The last two examples are variants of signaling. The idea with signaling is that the agents themselves signal to which group they belong. It is, of course, not enough that they say that they belong to a certain group. It must be a signal that the low-quality group cannot afford, so that truth telling is optimal.
Moral hazard
Moral hazard has to do with asymmetric information after an agreement has been made, for instance after a contract has been signed. We can continue the insurance example from above in the following way: Say that the careful person has managed to convince the insurance firm that she is, indeed, carful.
Therefore, she constitutes a low-risk person, and she only has to pay a small premium to get the insurance.

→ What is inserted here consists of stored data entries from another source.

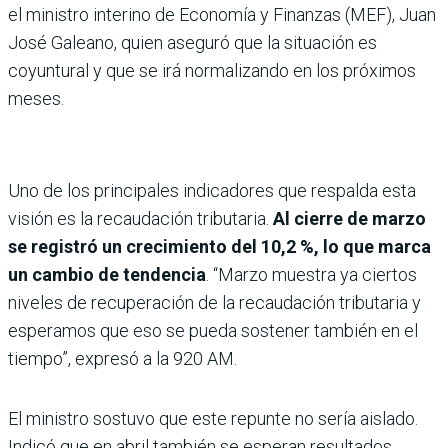
el ministro interino de Economía y Finanzas (MEF), Juan
José Galeano, quien aseguró que la situación es
coyuntural y que se irá normalizando en los próximos
meses.
Uno de los principales indicadores que respalda esta
visión es la recaudación tributaria.
Al cierre de marzo
se registró un crecimiento del 10,2 %, lo que marca
un cambio de tendencia
. “Marzo muestra ya ciertos
niveles de recuperación de la recaudación tributaria y
esperamos que eso se pueda sostener también en el
tiempo”, expresó a la 920 AM.
El ministro sostuvo que este repunte no sería aislado.
Indicó que en abril también se esperan resultados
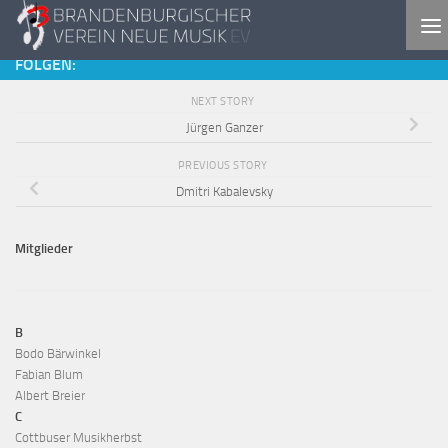
Skip to content
FOLGEN:
NEXT STORY
Jürgen Ganzer
PREVIOUS STORY
Dmitri Kabalevsky
Mitglieder
B
Bodo Bärwinkel
Fabian Blum
Albert Breier
C
Cottbuser Musikherbst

Say that she bought insurance for her bike, and that this guarantees her a new bike if the one she has is stolen. Before she bought insurance, she would have lost the full value of the bike if it had been stolen; now she will only lose the time it takes to get a new one. Consequently, there is much less reason for her to go through the trouble of taking good care of her bike. Therefore, the risk that the bike is stolen increases and she might now constitute a risk for the insurer that is as big as the careless people are.
Because she has insurance, her risk behavior has changed to the insurer’s disadvantage. She only had to pay a low price since she is careful, but after she got insurance, she is no longer careful and should have had to pay a high price. Since the insurer cannot check if her risk-behavior has changed, she can take advantage of the firm and offload a larger share of the risk on them than she has paid for.
How to Reduce Problems with Moral Hazard
The classical way to reduce problems with moral hazard in the insurance sector is to demand that the customer keeps a part of the risk. Usually, an insurer demands that the customer pays a certain amount herself, the so-called deductable. Thereby, the risk that she becomes overly careless is reduced.